Perhaps the solution is introducing more proof based maths earlier in the school curriculum?

Get students used to the nature of a proof and their applications in the wider world.

my personal opinion fwiw is a bit of an impass: ideally I think maths should be served with two qualifications, one that is more methods driven and is intended to prepare someone more for physics and engineering and the other more for people who want to take maths at university, which includes basic instruction on mathematical writing and a bit of group theory/number theory of the sort you currently see in FP2, and maybe some basic "convergence of sequences" stuff.

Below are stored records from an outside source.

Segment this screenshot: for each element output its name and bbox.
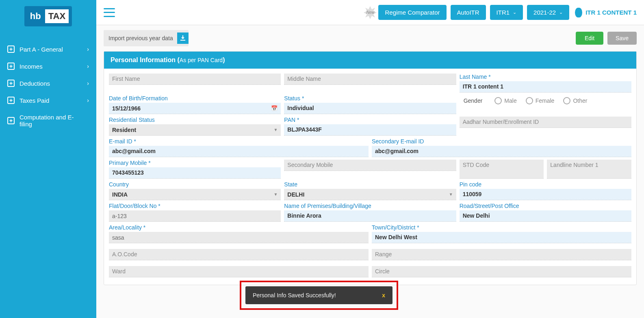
regime-comparator-button[interactable]: Regime Comparator — [378, 5, 446, 20]
ward-field[interactable]: Ward — [109, 266, 369, 277]
landline-field[interactable]: Landline Number 1 — [547, 160, 631, 179]
premises-label: Name of Premises/Building/Village — [284, 203, 456, 209]
town-label: Town/City/District * — [372, 224, 631, 231]
toast-message: Personal Info Saved Succesfully! — [253, 292, 336, 299]
country-label: Country — [109, 181, 281, 188]
chevron-right-icon: › — [87, 97, 89, 104]
sidebar-item-part-a[interactable]: + Part A - General › — [0, 41, 96, 58]
chevron-right-icon: › — [87, 63, 89, 69]
sidebar-item-taxes-paid[interactable]: + Taxes Paid › — [0, 92, 96, 109]
logo-hb: hb — [28, 9, 43, 23]
radio-icon — [494, 97, 502, 104]
chevron-down-icon: ▼ — [273, 192, 278, 197]
plus-icon: + — [7, 63, 15, 70]
pan-label: PAN * — [284, 117, 456, 123]
gender-male-radio[interactable]: Male — [494, 97, 516, 104]
close-icon[interactable]: x — [382, 292, 385, 299]
state-label: State — [284, 181, 456, 188]
chevron-right-icon: › — [87, 46, 89, 52]
status-field[interactable]: Individual — [284, 103, 456, 114]
area-label: Area/Locality * — [109, 224, 369, 231]
ao-code-field[interactable]: A.O.Code — [109, 249, 369, 260]
gender-label: Gender — [464, 97, 483, 104]
calendar-icon: 📅 — [271, 105, 278, 111]
aadhar-field[interactable]: Aadhar Number/Enrollment ID — [460, 117, 631, 128]
import-previous-year[interactable]: Import previous year data — [104, 30, 189, 46]
road-field[interactable]: New Delhi — [460, 210, 631, 222]
sidebar-item-incomes[interactable]: + Incomes › — [0, 58, 96, 75]
sidebar-item-label: Deductions — [20, 80, 89, 87]
main: New Regime Comparator AutoITR ITR1⌄ 2021… — [96, 0, 644, 318]
content: Import previous year data Edit Save Pers… — [96, 25, 644, 318]
circle-field[interactable]: Circle — [372, 266, 631, 277]
plus-icon: + — [7, 97, 15, 104]
res-status-label: Residential Status — [109, 117, 281, 123]
sidebar-item-deductions[interactable]: + Deductions › — [0, 75, 96, 92]
dob-field[interactable]: 15/12/1966📅 — [109, 103, 281, 114]
logo: hb TAX — [0, 0, 96, 32]
avatar-icon — [575, 8, 582, 17]
sec-email-label: Secondary E-mail ID — [372, 138, 631, 145]
middle-name-field[interactable]: Middle Name — [284, 74, 456, 85]
chevron-down-icon: ▼ — [273, 128, 278, 132]
country-select[interactable]: INDIA▼ — [109, 189, 281, 200]
save-button[interactable]: Save — [607, 32, 637, 45]
state-select[interactable]: DELHI▼ — [284, 189, 456, 200]
form: First Name Middle Name Last Name * ITR 1… — [104, 69, 636, 285]
user-name: ITR 1 CONTENT 1 — [585, 9, 637, 16]
sidebar-item-label: Part A - General — [20, 46, 89, 53]
pan-field[interactable]: BLJPA3443F — [284, 124, 456, 136]
action-bar: Import previous year data Edit Save — [104, 30, 637, 46]
chevron-down-icon: ▼ — [449, 192, 453, 197]
flat-label: Flat/Door/Block No * — [109, 203, 281, 209]
std-code-field[interactable]: STD Code — [460, 160, 544, 179]
download-icon — [177, 32, 189, 44]
year-dropdown[interactable]: 2021-22⌄ — [527, 5, 569, 20]
sec-email-field[interactable]: abc@gmail.com — [372, 146, 631, 157]
hamburger-icon[interactable] — [104, 8, 115, 17]
email-field[interactable]: abc@gmail.com — [109, 146, 369, 157]
town-field[interactable]: New Delhi West — [372, 232, 631, 243]
logo-tax: TAX — [45, 9, 69, 23]
gender-group: Gender Male Female Other — [460, 95, 631, 106]
edit-button[interactable]: Edit — [576, 32, 603, 45]
plus-icon: + — [7, 117, 15, 124]
sec-mobile-field[interactable]: Secondary Mobile — [284, 160, 456, 171]
plus-icon: + — [7, 80, 15, 87]
user-badge[interactable]: ITR 1 CONTENT 1 — [575, 8, 637, 17]
sidebar-item-label: Computation and E-filing — [20, 114, 89, 128]
gender-other-radio[interactable]: Other — [563, 97, 587, 104]
radio-icon — [563, 97, 570, 104]
range-field[interactable]: Range — [372, 249, 631, 260]
autoitr-button[interactable]: AutoITR — [451, 5, 486, 20]
sidebar-item-label: Incomes — [20, 63, 89, 70]
flat-field[interactable]: a-123 — [109, 210, 281, 222]
last-name-field[interactable]: ITR 1 content 1 — [460, 81, 631, 93]
area-field[interactable]: sasa — [109, 232, 369, 243]
sidebar: hb TAX + Part A - General › + Incomes › … — [0, 0, 96, 318]
import-label: Import previous year data — [108, 35, 173, 41]
panel-header: Personal Information (As per PAN Card) — [104, 52, 636, 69]
chevron-down-icon: ⌄ — [559, 10, 563, 15]
personal-info-panel: Personal Information (As per PAN Card) F… — [104, 51, 637, 285]
res-status-select[interactable]: Resident▼ — [109, 124, 281, 136]
status-label: Status * — [284, 95, 456, 102]
new-badge: New — [363, 5, 377, 20]
topbar: New Regime Comparator AutoITR ITR1⌄ 2021… — [96, 0, 644, 25]
chevron-down-icon: ⌄ — [513, 10, 516, 15]
sidebar-item-label: Taxes Paid — [20, 97, 89, 104]
road-label: Road/Street/Post Office — [460, 203, 631, 209]
itr-dropdown[interactable]: ITR1⌄ — [490, 5, 523, 20]
first-name-field[interactable]: First Name — [109, 74, 281, 85]
pin-label: Pin code — [460, 181, 631, 188]
radio-icon — [526, 97, 533, 104]
last-name-label: Last Name * — [460, 74, 631, 80]
gender-female-radio[interactable]: Female — [526, 97, 555, 104]
chevron-right-icon: › — [87, 80, 89, 87]
pin-field[interactable]: 110059 — [460, 189, 631, 200]
email-label: E-mail ID * — [109, 138, 369, 145]
pri-mobile-field[interactable]: 7043455123 — [109, 167, 281, 179]
premises-field[interactable]: Binnie Arora — [284, 210, 456, 222]
plus-icon: + — [7, 45, 15, 53]
sidebar-item-computation[interactable]: + Computation and E-filing — [0, 109, 96, 132]
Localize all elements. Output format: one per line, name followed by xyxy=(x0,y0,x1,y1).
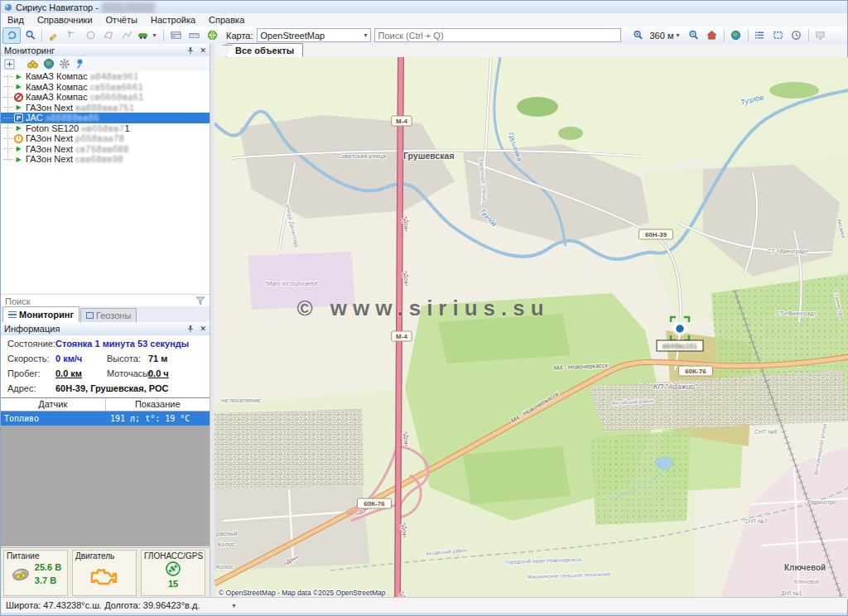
window-title-blurred: ████ █████ xyxy=(102,2,154,12)
move-geozone-button-disabled[interactable] xyxy=(63,27,81,44)
road-shield: М-4 xyxy=(392,116,412,126)
value-col-header: Показание xyxy=(106,398,210,411)
state-value: Стоянка 1 минута 53 секунды xyxy=(55,339,189,349)
traffic-globe-icon xyxy=(206,29,219,41)
hours-value[interactable]: 0.0 ч xyxy=(148,368,169,378)
search-input[interactable] xyxy=(374,28,621,42)
vehicle-name: JAC xyxy=(26,113,46,123)
menu-item[interactable]: Справочники xyxy=(31,15,99,25)
home-button[interactable] xyxy=(703,27,721,44)
earth-icon xyxy=(730,29,742,41)
mileage-value[interactable]: 0.0 км xyxy=(55,368,107,378)
road-shield: 60Н-39 xyxy=(639,229,673,239)
list-icon xyxy=(754,29,766,41)
tree-item[interactable]: ▶Foton SE120 нвб58вв71 xyxy=(1,123,210,134)
map-svg[interactable]: © www.sirius.su ГрушевскаяСоветская улиц… xyxy=(214,57,848,599)
polyline-geozone-button-disabled[interactable] xyxy=(118,27,136,44)
tab-geozones[interactable]: Геозоны xyxy=(80,308,137,322)
map-select[interactable]: OpenStreetMap ▾ xyxy=(257,28,371,42)
tree-item[interactable]: ▶ГАЗон Next ва888ввв751 xyxy=(1,103,210,113)
status-blocked-icon xyxy=(14,93,23,102)
sensor-value: 191 л; t°: 19 °C xyxy=(105,414,190,423)
status-idle-icon xyxy=(14,134,23,143)
zoom-out-button[interactable] xyxy=(685,27,703,44)
find-on-map-button[interactable] xyxy=(21,27,39,44)
vehicle-tree: ▶КамАЗ Компас а848вв961▶КамАЗ Компас св5… xyxy=(1,71,210,294)
tree-item[interactable]: ▶ГАЗон Next сввб8вв98 xyxy=(1,154,210,165)
measure-button[interactable] xyxy=(185,27,203,44)
tree-search-input[interactable] xyxy=(1,296,194,307)
map-label: Колос xyxy=(218,541,235,548)
zoom-in-button[interactable] xyxy=(629,27,648,44)
menu-item[interactable]: Отчёты xyxy=(99,15,144,25)
circle-geozone-button-disabled[interactable] xyxy=(81,27,99,44)
tree-item[interactable]: ГАЗон Next рб58ваа78 xyxy=(1,133,210,144)
pin-icon[interactable] xyxy=(186,325,195,333)
vehicle-name: ГАЗон Next xyxy=(26,133,75,143)
menu-item[interactable]: Настройка xyxy=(144,15,202,25)
close-icon[interactable]: ✕ xyxy=(200,325,206,333)
polygon-icon xyxy=(103,29,115,41)
gauges-strip: Питание 25.6 В 3.7 В xyxy=(1,547,210,599)
sensor-name: Топливо xyxy=(1,414,105,423)
screen-button-disabled[interactable] xyxy=(812,27,830,44)
tree-item[interactable]: ▶ГАЗон Next св758ввб88 xyxy=(1,144,210,155)
tree-item[interactable]: КамАЗ Компас свб6б8ва61 xyxy=(1,92,210,103)
monitoring-panel: Мониторинг ✕ xyxy=(1,44,210,598)
monitoring-panel-title: Мониторинг xyxy=(4,46,55,55)
tracking-icon[interactable] xyxy=(75,58,85,70)
address-value: 60Н-39, Грушевская, РОС xyxy=(55,383,168,393)
polygon-geozone-button-disabled[interactable] xyxy=(99,27,118,44)
vehicle-menu-button[interactable]: ▾ xyxy=(136,27,161,44)
tree-connector xyxy=(3,118,13,118)
history-button[interactable] xyxy=(788,27,806,44)
vehicle-name: Foton SE120 xyxy=(26,123,81,133)
binoculars-icon[interactable] xyxy=(26,59,39,70)
pin-icon[interactable] xyxy=(186,46,195,55)
vehicle-name: КамАЗ Компас xyxy=(26,71,90,81)
menu-item[interactable]: Справка xyxy=(202,15,251,25)
status-moving-icon: ▶ xyxy=(14,82,23,91)
tab-monitoring[interactable]: Мониторинг xyxy=(2,306,80,322)
toolbar-separator xyxy=(163,29,164,41)
select-region-button[interactable] xyxy=(769,27,788,44)
menu-item[interactable]: Вид xyxy=(1,15,31,25)
edit-geozone-button[interactable] xyxy=(45,27,63,44)
filter-funnel-icon[interactable] xyxy=(194,296,207,306)
close-icon[interactable]: ✕ xyxy=(200,46,206,55)
map-canvas[interactable]: © www.sirius.su ГрушевскаяСоветская улиц… xyxy=(214,57,847,598)
map-select-label: Карта: xyxy=(226,31,253,41)
traffic-button[interactable] xyxy=(203,27,221,44)
tree-item[interactable]: ▶КамАЗ Компас а848вв961 xyxy=(1,71,210,82)
map-label: СТ «Виноград» xyxy=(768,248,809,255)
voltage-backup: 3.7 В xyxy=(35,575,61,585)
sensor-row[interactable]: Топливо191 л; t°: 19 °C xyxy=(1,411,210,426)
route-panel-button[interactable] xyxy=(166,27,185,44)
status-moving-icon: ▶ xyxy=(14,123,23,132)
map-label: «Дон» xyxy=(402,271,409,286)
tree-connector xyxy=(3,86,13,87)
coords-dropdown-caret[interactable]: ▾ xyxy=(229,602,238,609)
map-tab-label: Все объекты xyxy=(235,46,294,55)
expand-all-button[interactable] xyxy=(4,59,15,70)
map-tab-all-objects[interactable]: Все объекты xyxy=(226,43,303,57)
earth-button[interactable] xyxy=(727,27,745,44)
refresh-button[interactable] xyxy=(2,27,21,44)
polyline-icon xyxy=(121,29,133,41)
zoom-scale-select[interactable]: 360 м ▾ xyxy=(648,28,685,42)
map-label: «Дон» xyxy=(401,522,407,538)
tree-item[interactable]: PJAC э88888вв86 xyxy=(1,113,210,123)
gps-satellites-count: 15 xyxy=(144,579,202,589)
vehicle-icon xyxy=(137,29,150,41)
globe-icon[interactable] xyxy=(43,58,55,70)
select-region-icon xyxy=(772,29,784,41)
vehicle-name: КамАЗ Компас xyxy=(26,92,90,102)
list-icon xyxy=(8,311,17,319)
map-label: "Mars Incorporated" xyxy=(264,280,320,287)
tree-item[interactable]: ▶КамАЗ Компас св55вв6661 xyxy=(1,82,210,93)
map-label: Колос xyxy=(216,563,234,570)
vehicle-plate-blurred: а848вв961 xyxy=(90,71,139,81)
vehicle-plate-blurred: сввб8вв98 xyxy=(75,154,123,164)
legend-button[interactable] xyxy=(751,27,769,44)
settings-gear-icon[interactable] xyxy=(59,58,70,70)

I think the IB has a similar split with Analysis and Approaches and the other one, but their first one seems only as "pure" as the current A-level iirc.

The problem is that I don't think a lot of maths teachers would be able to teach the more "pure" qualification, and that this will be mainly concentrated at top private schools and the new "maths schools" that are popping up, and so may only give advantage to the already-well-advantaged upper-middle-class students or those lucky enough to live in the catchment area for very strong state schools.

Proof is in GCSE but some people just don't teach it.

I know it's in GCSE, my suggestion is to be practicing that style of Maths earlier (ie KS3)

Some schools do but on;y NC content is mandatory ... can't see that changing again so soon.

But the question is should it

No, many schools have to rely on non-specialists teaching KS3. I wouldn't want someone without a good knowledge of maths pedagogy teaching proof.